Akibat-akibat yang disebabkan oleh jenis wereng ini bisa menyebabkan gagal panen (puso).

Musuh alami wereng
Di dalam ilmu biologi, alam selalu menjaga keseimbangannya dengan cara apa yang disebut rantai makanan. Begitu juga dengan wereng. Hama ini mempunyai musuh alami yang selalu menjaga populasinya agar selalu seimbang. Berikut ini adalah musuh alami dari wereng:
•    Laba-laba serigala (Pardosa pseudoannulata)
•    Laba-laba bermata jalang (Oxyopes javanus)
•    Laba-laba berahang empat (Tetragnatha maxillosa).

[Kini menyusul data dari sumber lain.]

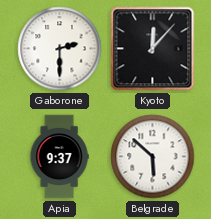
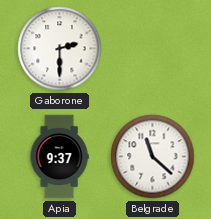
Kyoto: 12:07 -> none
Belgrade: 5:52 -> 11:22
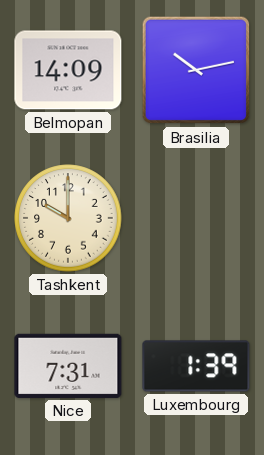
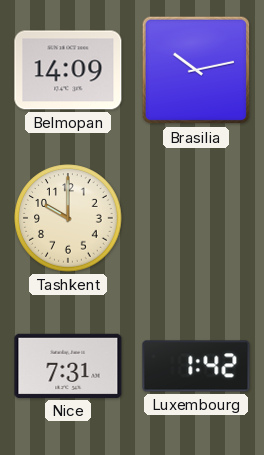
Luxembourg: 1:39 -> 1:42
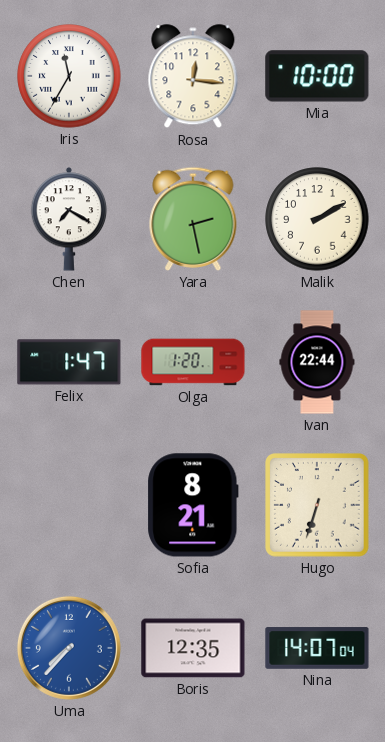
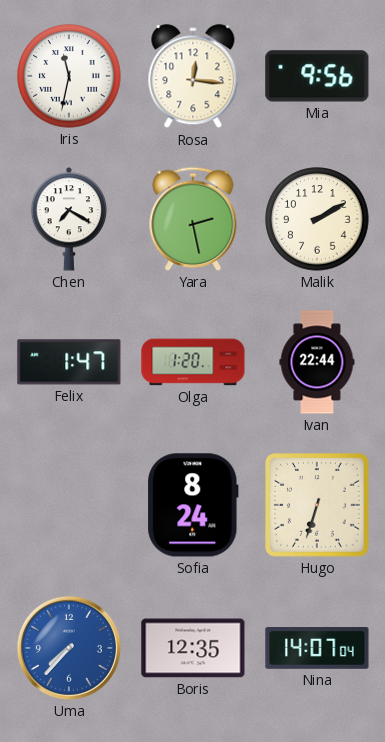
Iris: 11:35 -> 11:32
Mia: 10:00 -> 9:56
Sofia: 8:21 -> 8:24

•    Kepik permukaan air (Microvellia douglasi)
•    Kepik mirid (Cyrtorhinus lividipennis)
•    Kumbang stacfilinea (Paederus fuscipes)

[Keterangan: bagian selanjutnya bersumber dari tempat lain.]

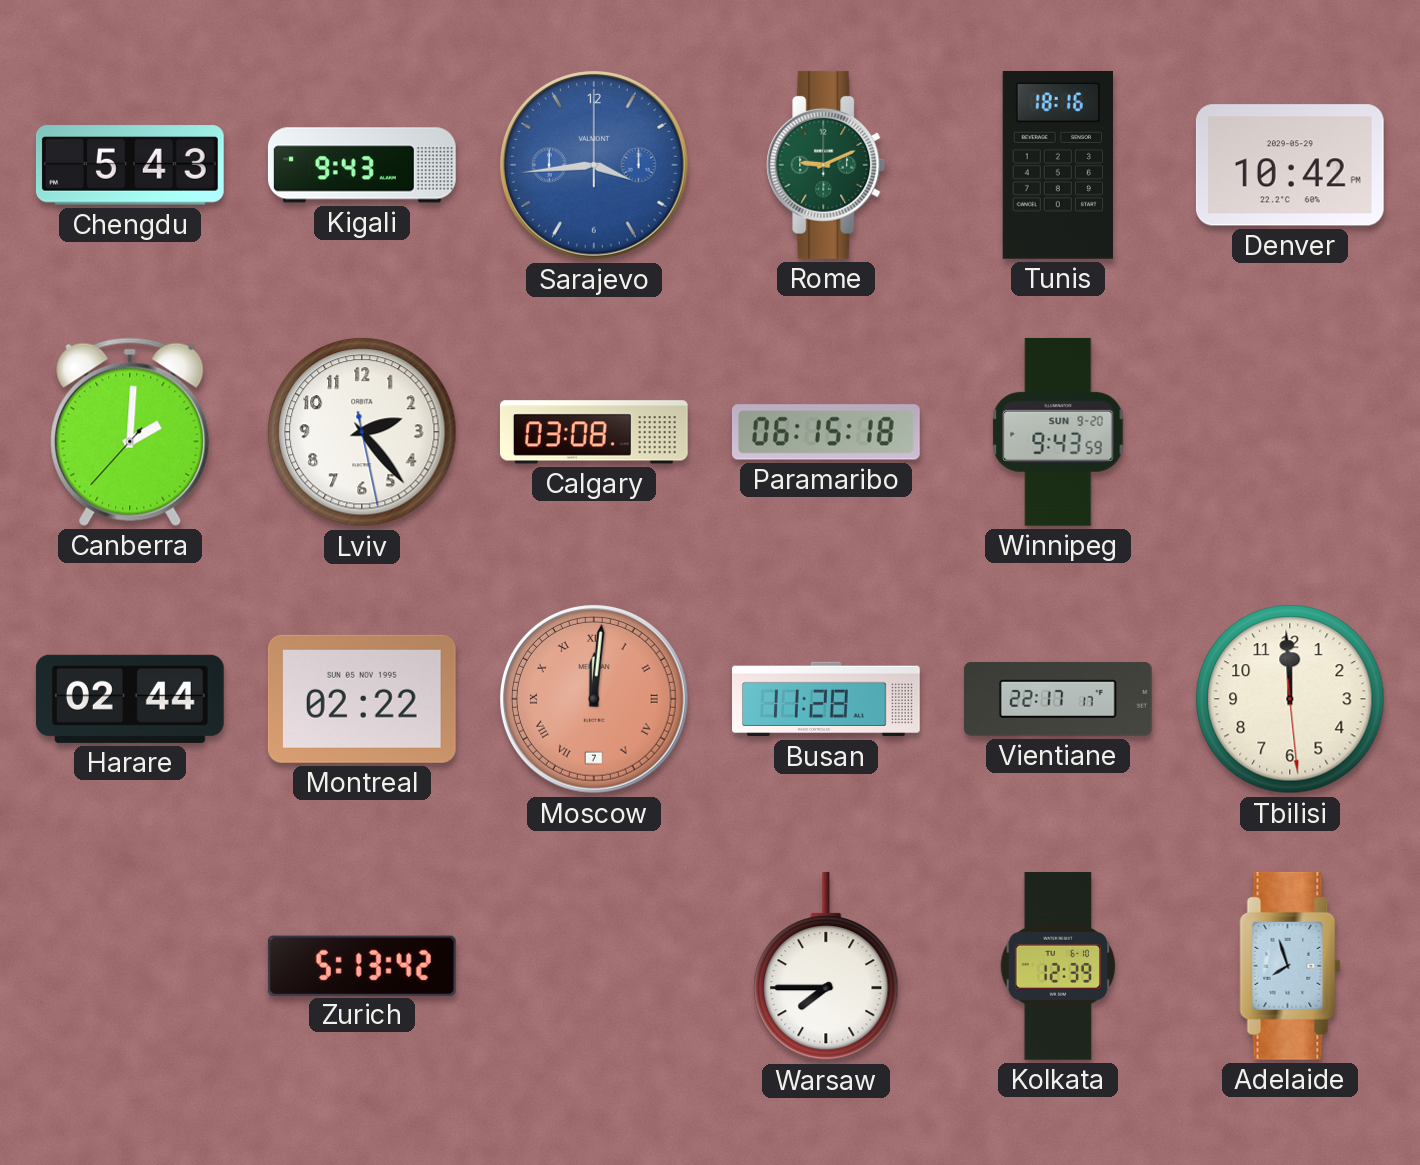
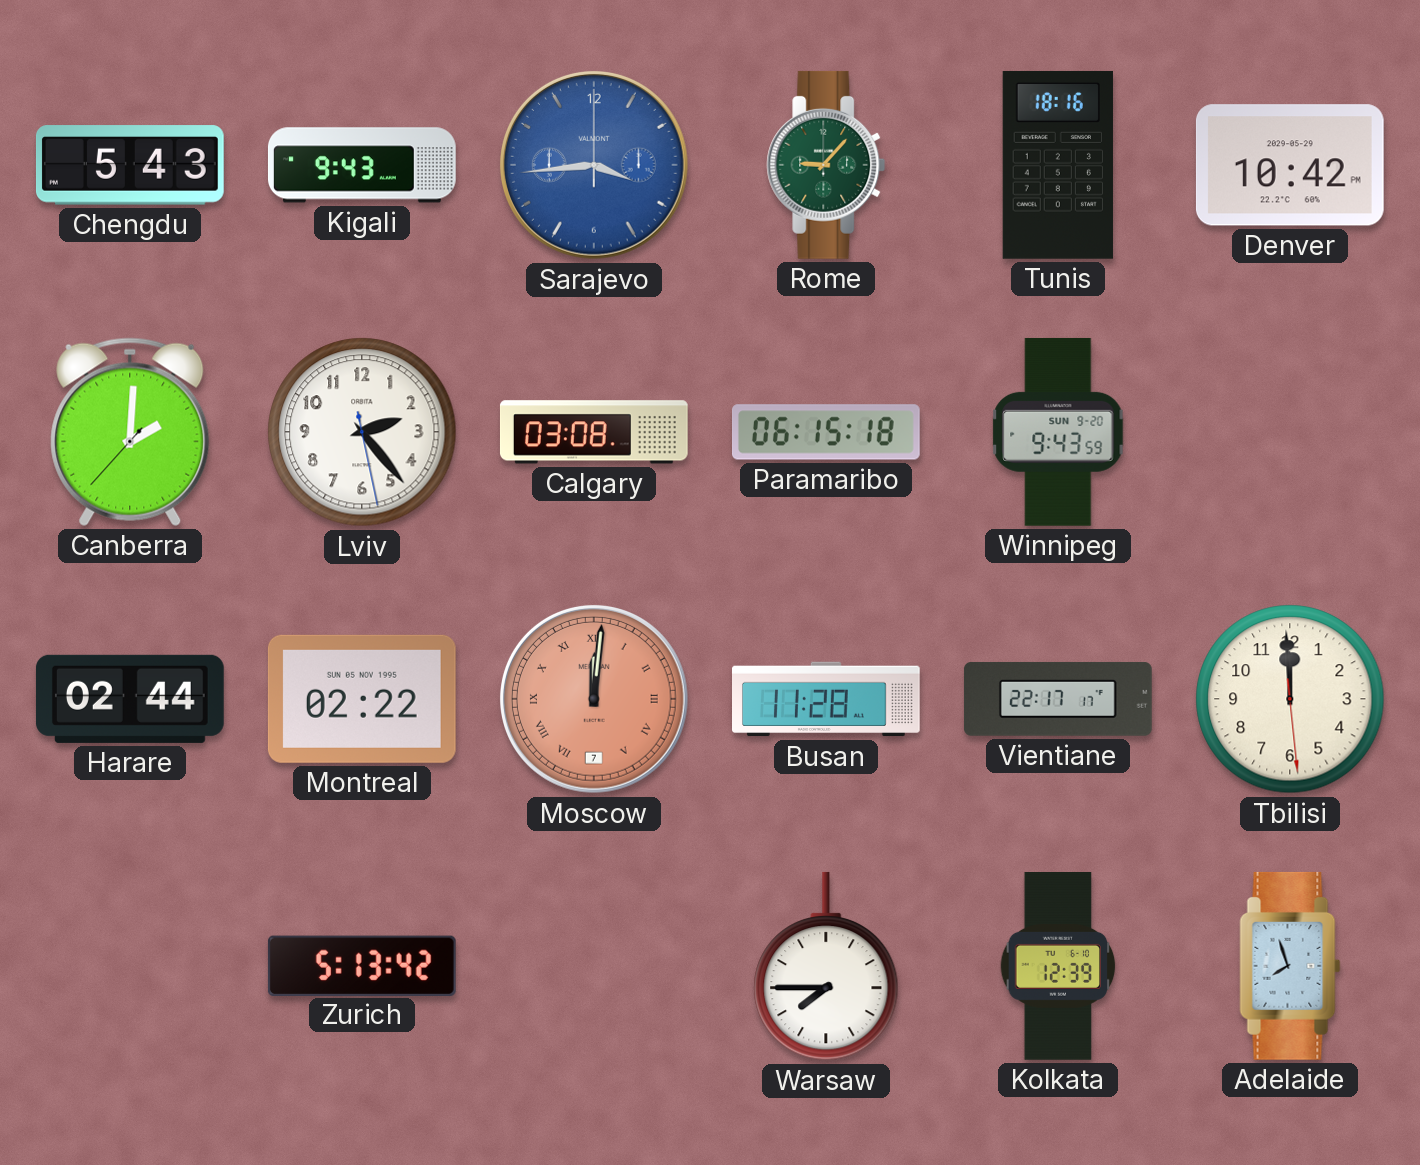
Rome: 9:11 -> 9:07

•    Kumbang koksinelid (Synharmonia octomaculata)
•    Kumbang tanah atau kumbang karabid (Ophionea nigrofasciata)
•    Belalang bertanduk panjang (Conocephalous longipennis)
•    Capung kecil atau kinjeng dom (Agriocnemis spp.)
Langkah Pencegahan
Untuk mencegah serangan hama wereng perlu dilakukan beberapa tindakan. Diantaranya:
•    Bersihkan gulma,singgang dari sawah dan areal sekitarnya.
•    Hindari penggunaan pestisida secara tidak tepat yang dapat menyebabkan terbunuhnya musuh alami.
•    Gunakan varietas tahan wereng seperti Ciherang, Mekongga, dan Cigeulis.
•    Gunakan varietas tahan tungro seperti IR-50, IR-64, Citanduy, Dodokan, IR –66, IR-70, Barumun, kelara, memberamo, IR-36, IR-42, Semeru, Ciliwung , Kr. Aceh, Sadang, Cisokan, Bengawan , Citarum dan terakhir adalah serayu.
•    Jumlah kritis: pada kepadatan 1 wereng coklat/batang atau kurang, masih ada peluang menekan populasi.
•    Amati wereng di persemaian setiap hari, atau setiap minggu setelah tanam pindah pada batang dan permukaan air. Periksa kedua sisi persemaian. Pada tanaman yang lebih tua, pegang tanaman dan rebahkan sedikit dan tepuk dengan pelan dekat bagian basal untuk melihat kalau ada wereng yang jatuh ke permukaan air.
•    Gunakan perangkap cahaya waktu malam ketika terlihat ada gejala serangan wereng. Jangan tempatkan cahaya dekat persemaian atau sawah. Bila perangkap cahaya diserbu oleh berates wereng, berarti persemaian dan sawah perlu segera diperiksa; lalu amati setiap hari dalam beberapa minggu berikutnya.
•    Pupuk lengkap (NPK), dosis 250 kg urea, 100 kg
•    SP36, dan 100 kg KCl/ha dapat membantu upayaSP36, dan 100 kg KCl/ha dapat membantu upaya pencegahan
Langkah Pengendalian
Langkah pengendalian ini dilakukan setelah jumlah wereng per rumpun sudah melebihi ambang ekonomi. Untuk hama wereng ambang ekonominya yaitu 2-5 ekor per rumpun (tergantung masing-masing daerah, bila endemik bisa lebih rendah lagi). Apabila sudah melebihi ambang ekonomi tersebut, maka harus dilakukan penyemprotan yang bertujuan untuk menekan populasi hama wereng tersebut.
Jenis pestisida yang dianjurkan untuk mengendalikan hama wereng ini adalah insektisida yang berbahan aktif:
•    amitraz,
•    buprofezin,
•    beauveria bassiana 6.20 x 1010 cfu/ml,
•    BPMC,
•    fipronil,
•    imidakloprid,
•    karbofuran,
•    karbosulfan,
•    metolkarb,
•    MIPC,
•    propoksur,
•    tiametoksam.
Ketika melakukan penyemprotan sebaiknya dimulai dengan membuka (“membiak”) antara barisan tanaman, kemudian menyemprot tanaman dengan mengarahkan semprotan ke bagian batang bawah.  Hal ini dilakukan karena biasanya wereng berada di bagian batang bawah.
Demikianlah pembahasan tentang hama tanaman padi, yaitu hama wereng, semoga bermanfaat.